とりあえずこれ作っとけば間違いない
一度住み込みの家へ戻って、一階の広々とした一室に荷物を置き、制服に着替えることにした。
上質な生地をたっぷりと使った服は、上品で軽い。淡いグリーンの服は、王城で働く者の証だ。
青のターコイズは王家しか身に着けられない。わずかでも似た色をまとえるのは、城で働く一定以上の身分の者と、王族の親族のみだ。
跳ねる髪をひとつにまとめると、仕事場へ戻ることにした。第四騎士団の寮まで、徒歩で5分だ。
林といってもいいほど生えた木々のなかの小道を行くと、視界が開ける。そこからさらに二分ほど歩くと裏口だ。
キッチンにつき、まず食材の確認をすることにした。肉は牛、豚、鴨、鶏。野菜はたくさん。魚もたくさん。小麦も米もたくさん。
エプロンを身に着け、もう開き直ることにした。
相手は運動部の学生だと思おう。年上の人はいるが、胃もたれするような年齢ではない。部活帰りの高校生、疲れて家に帰ってテンションのあがるおかずを作ればいい。そう考えると、この仕事をすると決めたときから悩んでいた思考はすっきりした。
なじみ深いおかずを作れば、それだけで庶民が食べるB級グルメだ。
ディナーは、からあげと魚の南蛮漬け、野菜たっぷりスープ、カブとフルーツと生ハムのサラダを作ることにした。
下ごしらえくんを相棒に、ディナーの時間に合わせてからあげを揚げはじめる。多少のことは騎士が自分でするようにしてくれて構わないと言われていたので、保温機能がある大皿に山盛りのっけることにした。

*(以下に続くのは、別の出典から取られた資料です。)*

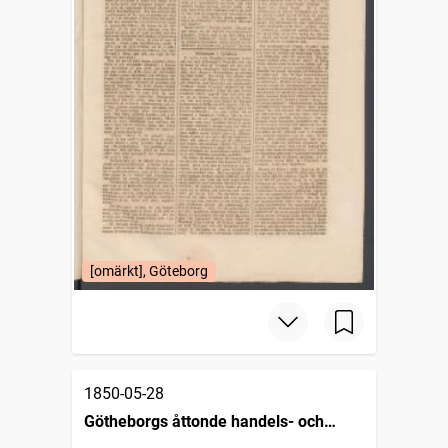
[omärkt], Göteborg
1850-05-28
Götheborgs åttonde handels- och
sjöfartstidning, dagligt annonsblad och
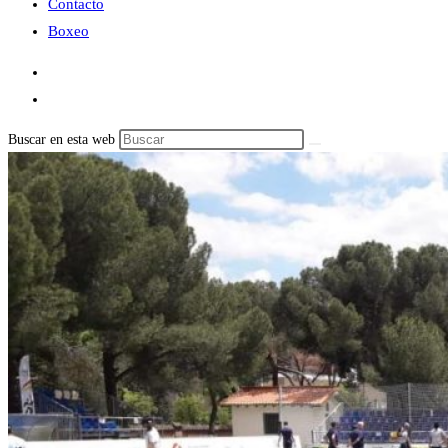
Contacto
Boxeo
Buscar en esta web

南蛮漬けとカブのサラダは、保冷機能のある大皿ふたつにきれいに盛り付けて、冷蔵庫にしまってある。上手に揚げてくれる鍋にからあげを任せながら、お皿やカトラリーを用意する。
からあげの第三弾が揚がったころ、ドアが開けられた。先頭には、昼と同じく鳥肌が立つほどのイケメンがいる。
どう声をかければいいか迷って、全部混ぜることにした。
「お疲れ様でした、おかえりなさい。ごはんが出来ていますよ」
なんだか、お母さんみたいになってしまった。
案の定イケメンがびっくりして見つめてくるので、すまし顔のままカウンターテーブルを見やった。

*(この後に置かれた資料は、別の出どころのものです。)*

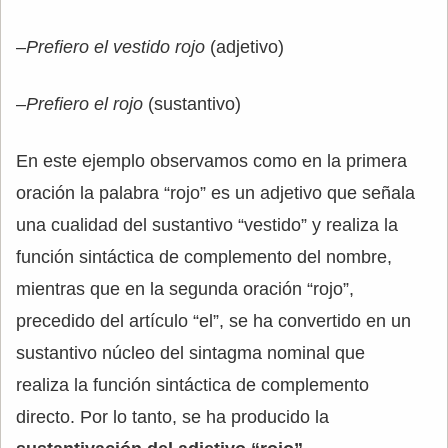
–
Prefiero el vestido rojo
(adjetivo)
–
Prefiero el rojo
(sustantivo)
En este ejemplo observamos como en la primera
oración la palabra “rojo” es un adjetivo que señala
una cualidad del sustantivo “vestido” y realiza la
función sintáctica de complemento del nombre,
mientras que en la segunda oración “rojo”,
precedido del artículo “el”, se ha convertido en un
sustantivo núcleo del sintagma nominal que
realiza la función sintáctica de complemento
directo. Por lo tanto, se ha producido la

「お好きなだけお取りください。ごはんとスープはこちらでよそいますので、足りなければおかわりをおっしゃってください」
「自分で皿に食事を取り分ける……ということかな?」
「わたしがもうひとりいれば取り分けることも可能ですが、分身できませんので、このようにしております。もちろん、時間がかかってもいいとおっしゃるならば、ひとりひとり取り分けいたします。いかがなさいますか?」
イケメンはしばし考え、ゆるく首を振った。
「戦に出れば、この程度のこともできない騎士はむしろ足手まといだろう。自分で取ることにします」
「かしこまりました」
慣れない手つきで、イケメンはトングでからあげを取った。
「これは?」
「からあげです」
「からあげ」
「はい」
もしかして、からあげを知らないのかな?
両親は脂っこいものがあまり食べられないが、トールは大好物だ。シスコンのトールが自慢したので、トールの友人がわたしの作るからあげを食べに来た。みんな食べ盛りらしくもりもりと食べてくれ、それ以来何度かねだられて作っている。
鳥肌イケメンはしばし考え、3つからあげを取った。みんな控えめに取っていくので、この調子だと残ってしまう。
心の中でひっそりとため息をついて、からあげの山を見つめた。冷凍してちまちま食べようかしら。
そんな中、薄ピンク髪の可愛いジャニ系はがっつりとからあげを取る。思わず顔を上げると、目が合ってしまった。
「似たようなの食べたことあるから。おいしいよね」
どう返事をすればいいか迷っているあいだに、ジャニ系はさっと行ってしまった。そのうしろに並んでいた、人懐こい笑みを浮かべるイケメンもたくさん取っていく。
「すごくいいにおい! 食べるのが楽しみ!」
「あ……おかえりなさい。たくさん食べてくださいね」
思わずトールに言うような言葉になってしまったが、わんこ系イケメンは気にする様子もなくにっこりと笑った。
「ありがとう!」
この言葉だけで、たくさん残ったとしても、今日はいい日だったと思える気がした。
後片付けをしていると、騎士たちが驚く声が飛び込んできた。
「お、おいしい!」
「なんだこれ、おいしいな……!」
「たしかに……少々脂っこいが、むしろそこが……」
「酒に合いそうなのに! ここじゃ飲めないのが悔やまれる!」
鳥肌イケメンが、早くも空になったお皿を持ってやってきた。
「その……おかわりをしてもいいでしょうか」
わたしはここへ来て初めて、満面の笑みを浮かべた。